We don't really know what time is and we tend to think about our life in a linear way: stemming from the experience with your book Autobiophilosophy what can you tell us about the narrative we weave about ourselves, our meaning, and therefore our aging process?
My book walks through the most meaningful milestones of life. And it’s true that the majority happens early in life: you begin to walk, to talk, you graduate, loose your virginity, get married and have kids. There is no correspondence for all these changes in the later stages of life.
Still, we’re well aware of the brain plasticity and, although we tend to separate people in terms of skills, we need to recognize that as we age we get better, we are sharper. So there’s not only wisdom when we age: we get many more skills. Lots of people say we gain a kind of freedom from the good opinions of others.
When our time gets shorter, it is natural to think about what we want to do and who we want to be. Also, as Lynda Gratton and Andrew Scott pointed out in their prominent book The 100-year Life: Living and Working in an Age of Longevity, we all harbor curiosity and capabilities that we can develop on a personal and relational dimension. The curiosity for the inner world can translate into creative forms of expression and more openness to others.
With a shorter life span and few older people in antiquity, ageism is a contemporary problem. Is it opening new perspectives in the philosophical discourse?
Philosophically, we can discuss whether quantity is more important than quality and ask what is better. We are so underdeveloped in our thinking about death that we don’t generally venture in this territory. We think that postponing death equals to prolonging life, but it’s just denial and avoidance for one of the most natural events of our life. The existentialists asked how to live a good life and we are now facing the question of how to live a longer life. It does not simply mean to have more of the same.
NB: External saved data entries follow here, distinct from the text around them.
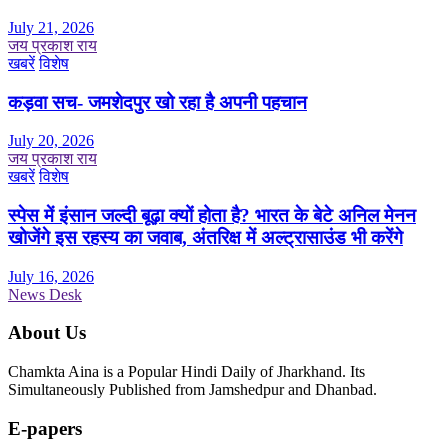
July 21, 2026
जय प्रकाश राय
खबरें
विशेष
कड़वा सच- जमशेदपुर खो रहा है अपनी पहचान
July 20, 2026
जय प्रकाश राय
खबरें
विशेष
स्पेस में इंसान जल्दी बूढ़ा क्यों होता है? भारत के बेटे अनिल मेनन
खोजेंगे इस रहस्य का जवाब, अंतरिक्ष में अल्ट्रासाउंड भी करेंगे
July 16, 2026
News Desk
About Us
Chamkta Aina is a Popular Hindi Daily of Jharkhand. Its
Simultaneously Published from Jamshedpur and Dhanbad.
E-papers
Nonetheless, we are adding decades to our lives. What is a philosopher's suggestion to frame a longer life in a meaningful way?
We don’t have role models for when we age and that, under a certain point of view, makes it hard. But it’s also a great opportunity, if you think about it. As teenagers we have role models and aspirations, but when you’re fifty, sixty, seventy and beyond, it is different. There are fewer images of self you can aspire to and this opens to the question: “Who can I still become?” In this regard, Nietzsche came up with his very famous proposition: “Become who you are.” This process never ends. So, when you’re young there’s more pressure to become someone, when you’re older there is less pressure and the absence of role models, in turn, implies more possibilities.